OPINIÓN

Perú, la corrupción y el abismo

por Carlos Alberto Montaner Carlos Alberto Montaner

Parecía que Perú se había salvado y marchaba con paso firme hacia el desarrollo. Era lo que auguraban los pronósticos del Banco Mundial. La vecindad con Chile era su secreto. Los peruanos habían visto cómo el mercado, la libertad económica, la masa de ahorros que producía el sistema de cuentas individuales de jubilación, y la seriedad en el manejo de las finanzas y la moneda, en pocas décadas habían puesto a Chile a la cabeza de América Latina y en el umbral del Primer Mundo. Todo lo que había que hacer era persistir en seguir de cerca el modelo chileno.

No se pudo. No fue así. ¿Qué ocurrió? Tal vez falló, en general, la clase política. Varios de los presidentes están tras las rejas, padecen arresto domiciliario, esperan la extradición o se han suicidado para evitar la ignominia. Los peruanos tienen muy mala opinión de sus dirigentes. Mientras en Lima se daba el espectáculo de la disolución del Congreso, en Curitiba, Brasil, el señor Jorge Barata, hombre fuerte de Odebrecht en Perú, revelaba los nombres de varias docenas de políticos peruanos corruptos, a la derecha y la izquierda del espectro ideológico, que habían recibido dinero a cambio de favores de la constructora brasileña.

¿Son muy diferentes las sociedades de Chile y Perú en lo tocante a la honradez del sector público? Tal vez. De acuerdo con Transparencia Internacional, en una puntuación donde 100 significa que no se percibe nada de corrupción, y 0, en donde sucede todo lo contrario y el país está podrido hasta los cimientos, Chile anda por los 70 puntos, mientras Perú solo alcanza la mitad: 35. Es lo mismo que sucede con relación a Uruguay (70) y Argentina (40), o con Costa Rica (56) y Nicaragua (25), países limítrofes que, incluso, tienen una historia común o muy próxima.

Chile, Uruguay y Costa Rica, por cierto, son los únicos países latinoamericanos que pasan de 50, punto neurálgico en que se considera intolerable la corrupción. Venezuela, que es el peor, anda por 18, seguida de cerca por Haití, con apenas 20, y la Nicaragua de Ortega, que asesinó a casi 400 personas en menos de un año, solo llega a 25.

No es sorprendente que Chile, Uruguay y Costa Rica sean las sociedades más predecibles y tranquilas de América Latina, mientras Venezuela, Haití y Nicaragua, los tres países percibidos como más corruptos, se muevan por la otra punta del esquema. Existe una obvia relación entre honradez y estabilidad, como también existe entre latrocinio y caos institucional.

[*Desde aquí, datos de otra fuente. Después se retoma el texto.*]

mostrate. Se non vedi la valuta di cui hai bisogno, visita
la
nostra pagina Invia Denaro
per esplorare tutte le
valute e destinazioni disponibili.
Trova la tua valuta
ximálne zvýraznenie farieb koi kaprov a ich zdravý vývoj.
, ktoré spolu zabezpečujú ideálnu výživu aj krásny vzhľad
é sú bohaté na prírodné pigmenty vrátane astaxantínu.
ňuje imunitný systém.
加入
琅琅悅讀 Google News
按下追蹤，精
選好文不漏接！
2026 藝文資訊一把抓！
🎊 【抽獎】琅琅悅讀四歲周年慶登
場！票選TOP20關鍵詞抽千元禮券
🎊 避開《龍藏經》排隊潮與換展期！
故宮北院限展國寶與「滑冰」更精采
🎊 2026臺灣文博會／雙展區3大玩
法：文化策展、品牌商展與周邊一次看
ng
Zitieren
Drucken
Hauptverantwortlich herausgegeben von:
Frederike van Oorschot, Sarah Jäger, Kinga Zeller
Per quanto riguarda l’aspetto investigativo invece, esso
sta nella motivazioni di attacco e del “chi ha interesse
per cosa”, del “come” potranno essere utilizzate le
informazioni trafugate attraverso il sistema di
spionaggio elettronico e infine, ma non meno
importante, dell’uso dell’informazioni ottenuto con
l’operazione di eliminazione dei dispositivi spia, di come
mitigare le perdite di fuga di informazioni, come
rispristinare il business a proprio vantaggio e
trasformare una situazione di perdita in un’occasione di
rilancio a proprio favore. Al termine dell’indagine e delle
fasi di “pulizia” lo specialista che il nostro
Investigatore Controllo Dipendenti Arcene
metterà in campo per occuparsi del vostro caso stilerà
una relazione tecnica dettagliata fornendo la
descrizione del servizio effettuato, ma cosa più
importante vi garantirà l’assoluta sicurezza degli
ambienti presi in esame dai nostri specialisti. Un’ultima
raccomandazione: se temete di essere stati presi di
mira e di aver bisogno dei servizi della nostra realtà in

Esa coherencia tiene que ver con la institucionalidad republicana. La República es una construcción artificial basada en la premisa de que todos los seres humanos tienen los mismos derechos y son iguales ante la ley. A partir de esa creencia se montan las instituciones con el objeto de que no existan privilegios de ninguna clase. Por supuesto, que hay “buscadores de rentas”, y hasta se permite la existencia de lobbies dedicados a esos menesteres (a mi juicio innobles), pero el peor pecado es aumentar el precio de los bienes y servicios para beneficio de los políticos y funcionarios que reciben las coimas.

¿Por qué es el peor pecado? Al menos, por tres razones. Primero, porque enseña que la riqueza no se logra en el trabajo intenso y en la innovación, sino en tener las amistades adecuadas. ¿Para qué estudiar y quemarse las pestañas si basta un amiguete poderoso? Segundo, porque pudre rápidamente los fundamentos morales de la sociedad. Del robo de los presupuestos es muy fácil pasar a la complicidad con los narcotraficantes y las mafias de todo tipo de delito. Y tercero, porque genera un gran cinismo y una actitud de rechazo al conjunto de las instituciones de la República. El “que se vayan todos” escuchado en Argentina es la vuelta a la búsqueda de un dictador que nos salve de nuestra propia incapacidad.

Los peruanos en abril de 1992 aplaudieron el autogolpe de Alberto Fujimori. 82% lo apoyó. Con el tiempo, el hombre fuerte se fue corrompiendo con la ayuda de Vladimiro Montesinos, y hoy ambos están en la cárcel. No sé cómo no lo entienden: solo nos salva el cumplimiento de la ley y el respeto a las instituciones de la República. Fuera de eso está el abismo.